# Bayside Brewer's Oktoberfest 2011



## mialee (7/9/11)




----------



## Wolfy (7/9/11)

Any details about what is on tap, what it will cost, what food is available and all that kind-of-stuff?
Need some excuses to encourage SWMBO to want to drive down.


----------



## itguy1953 (8/9/11)

$25 will get you an event glass, and 10 (who's counting) samples of all German beers. 

Some of beers we will have on tap are Schwatrzbier, Munich Dunkel, Munich Helles, German Pilsner, Hefeweizen, Altbier, Dunkleweizen, Kolsch, HellesBock, Oktoberfest, Dortmunder.

We have kranskies available from the bbq as well. 

A great way to fill in a few hours. A good feed washed down by plenty of German beers.

Barry





Wolfy said:


> Any details about what is on tap, what it will cost, what food is available and all that kind-of-stuff?
> Need some excuses to encourage SWMBO to want to drive down.


----------



## Amin (8/9/11)

what no stein of toohey's extra dry like in the photo?


----------



## WarmBeer (8/9/11)

Amin said:


> what no stein of toohey's extra dry like in the photo?


Only if you're extra cute, like in the photo.


----------



## WarmBeer (8/9/11)

Barry R said:


> $25 will get you an event glass, and 10 (who's counting) samples of all German beers.

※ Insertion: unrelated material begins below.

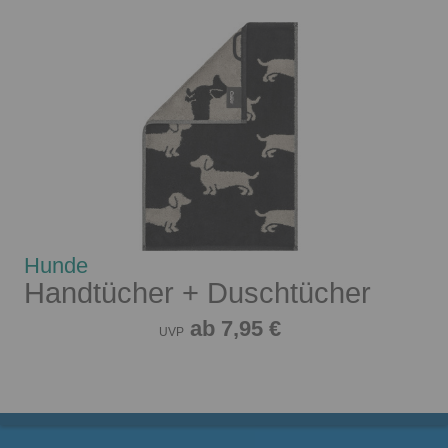
Hunde
Handtücher + Duschtücher
ab 7,95 €
UVP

... or possibly more than 10 samples, depending on who you know behind the bar. Hint, hint 

We will also have a range of good quality German sausages on the go, pretzels for your munching pleasure, and best of all, a 10 piece brass band playing Oompah music.


----------



## Charst (8/9/11)

WarmBeer said:


> ... or possibly more than 10 samples, depending on who you know behind the bar. Hint, hint
> 
> We will also have a range of good quality German sausages on the go, pretzels for your munching pleasure, and best of all, a 10 piece brass band playing Oompah music.




The best of all to me was the 10 german beers and a chance to try an Alt. everything else is icing on the cake


----------



## Wolfy (8/9/11)

WarmBeer said:


> ... and best of all, a 10 piece brass band playing Oompah music.


If the Oompah band is 'best of all' then either the girls on your promo-brochures are not going to be there, or you're married.


----------



## Synthetase (9/9/11)

Yeah, you need to get your priorities straight.


----------



## WarmBeer (9/9/11)

Wolfy said:


> If the Oompah band is 'best of all' then either the girls on your promo-brochures are not going to be there, or you're married.






Synthetase said:


> Yeah, you need to get your priorities straight.


Damn the written word, and it's ambiguity regarding sarcasm.

Next time, I'll use smileys, okay?


----------



## cyrrus (15/1/13)

Amin said:


> what no stein of toohey's extra dry like in the photo?


LOL you know you're on a brewing forum when the guys are more interested in what beer she's drinking than the girl!


----------